B.C. takes aim at subsidized U.S. diesel flooding provincial market

Prince George-based Tidewater Renewables welcomed the province’s action to require low-fuel standards be met with Canadian products.

B.C.’s energy minister announced Thursday the province will be closing a regulatory loophole in an effort to stop subsidized U.S. diesel from flooding into B.C., a move that Prince George-based oil refinery Tidewater Renewables has been calling for as it risks going out of business.

Starting Jan. 1, 2026, the province’s five per cent renewable fuel standard for gas and diesel will be required to be met with Canadian-made fuel.

The province is also boosting the percentage of diesel that must be renewable from four per cent to eight per cent as of April 1.

“For too long, B.C. biofuel producers have operated in a market where their American counterparts benefited from subsidies that gave them a considerable competitive advantage. As many of you will note, these subsidies dramatically increased with the Inflation Reduction Act in the United States,” Dix told reporters at the legislature.

The Inflation Reduction Act was brought in by former U.S. President Joe Biden in 2022 and supports biofuel producers under the Clean Fuel Production Credit. This has resulted in a major uptick in the country’s production of biodiesel and in its exports to Canada, where it also benefits from the low fuel standard that requires gas and diesel in B.C. to include a certain amount of renewable fuel.

Founded in 2021 after its parent company, Tidewater Midstream, bought a refinery from Husky Energy in Prince George, Tidewater Renewables has made a business out of producing renewable diesel at its refinery in Prince George.

It can produce up to 3,000 barrels of the energy source per day at the plant out of used cooking oils, beef tallow and canola oil. The company then uses the fuel to sell emission credits under the low-fuel standards program.
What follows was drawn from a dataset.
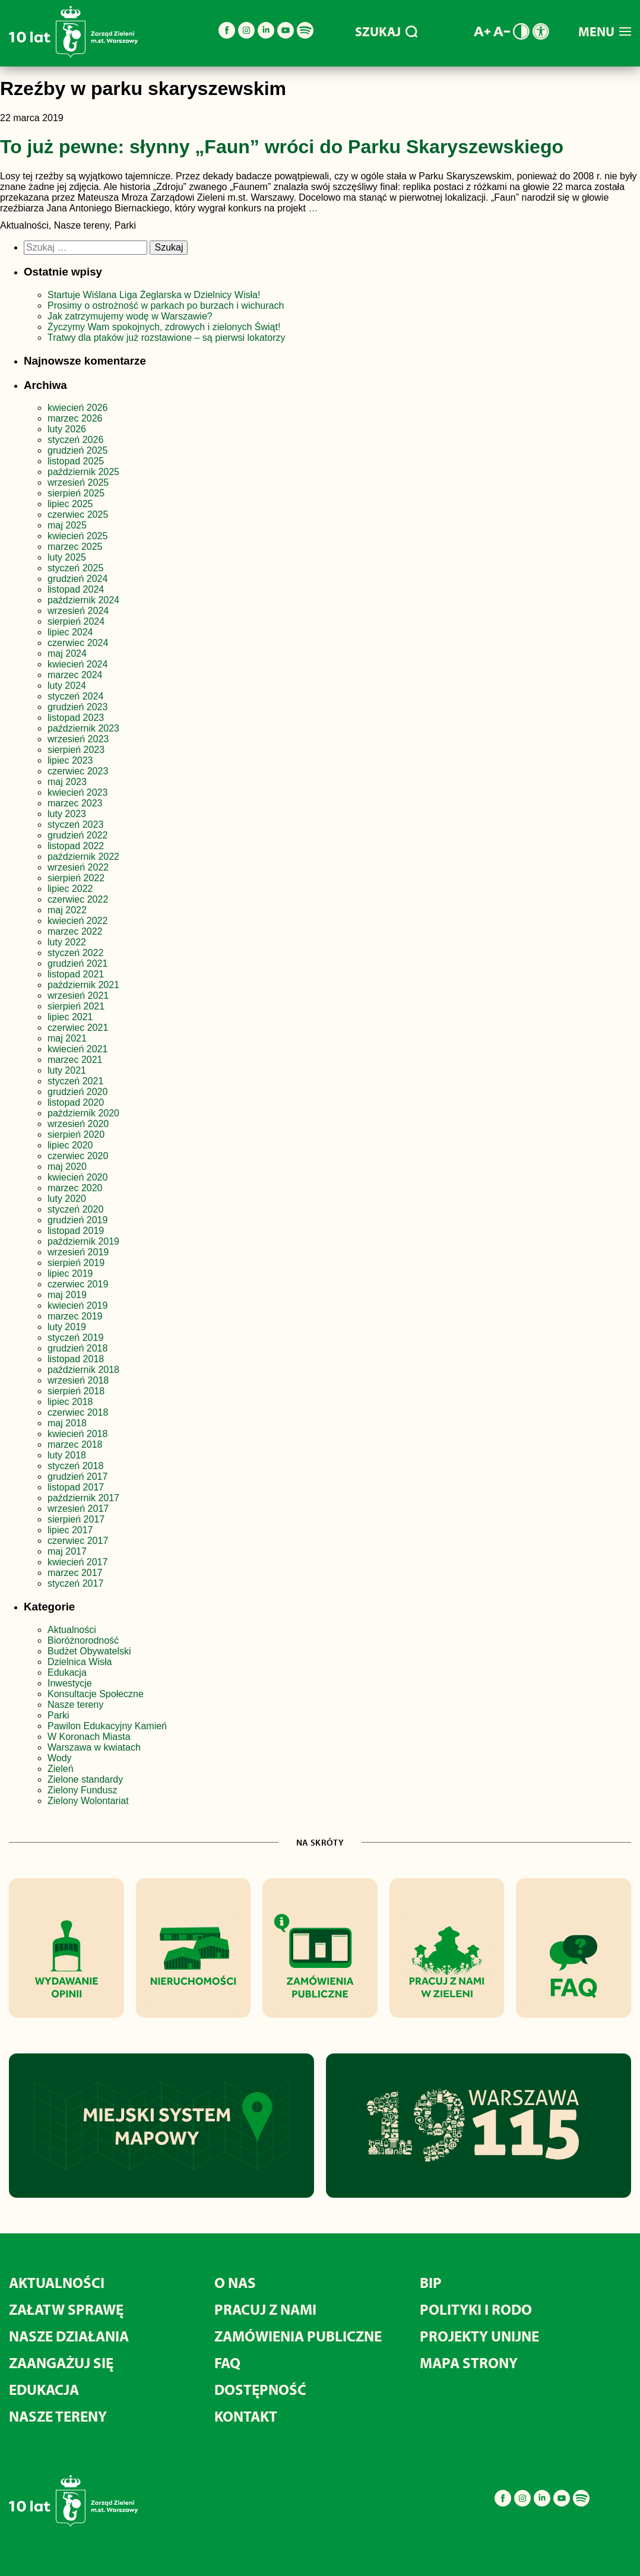  I want to click on luty 2022, so click(66, 942).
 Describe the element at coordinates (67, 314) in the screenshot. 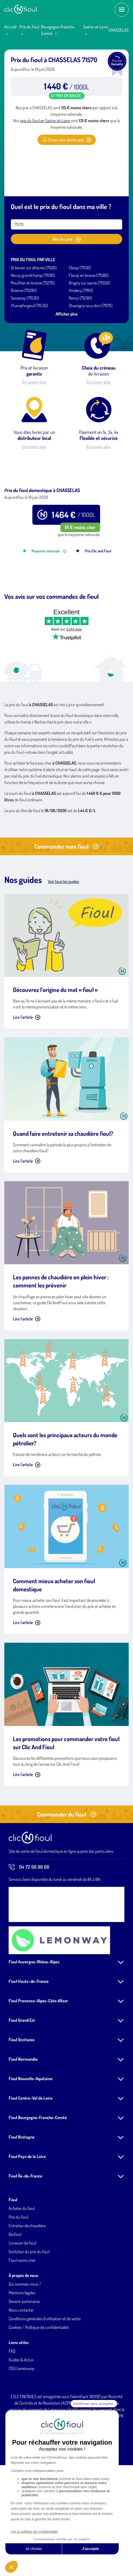 I see `Afficher plus` at that location.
However, Tidewater Renewables recently announced that it hadn’t been able to sell any credits in the second quarter of this year and could shut down as soon as March if the outlook for its business didn’t change.

Tidewater Midstream chief financial officer Ian Quartly welcomed the province’s efforts to address the issue, but warned it won’t fully stop the flow of U.S. biodiesel.

“A lot of U.S. renewables will still come into the market, which will continue to make it a challenging environment,” said Quartly, who added he will continue to work with the province on further changes that can prop up B.C.’s biofuel sector.

The announcement by Dix also comes a day after Conservative Prince George-Mackenzie MLA Kiel Giddens introduced a private member’s bill in the legislature that he said would “level the playing-field” and close the loophole that allows American producers to benefit from the province’s low-fuel standard.

Giddens said Thursday he hadn’t seen the details of Dix’s amendments to the standard yet but was encouraged by the fact he brought forward a bill and the next day the province took action.

“It was really important for government to act now. If it had been several weeks from now, we may have seen the closure of this refinery,” he said, explaining 165 jobs in Prince George depend upon Tidewater Renewables.

“Prince George has really struggled in recent years. We’ve seen a pulp mill go down. We’ve seen mills close in the region. We can’t lose more. This is our resource sector, our base, our community, is based on that.”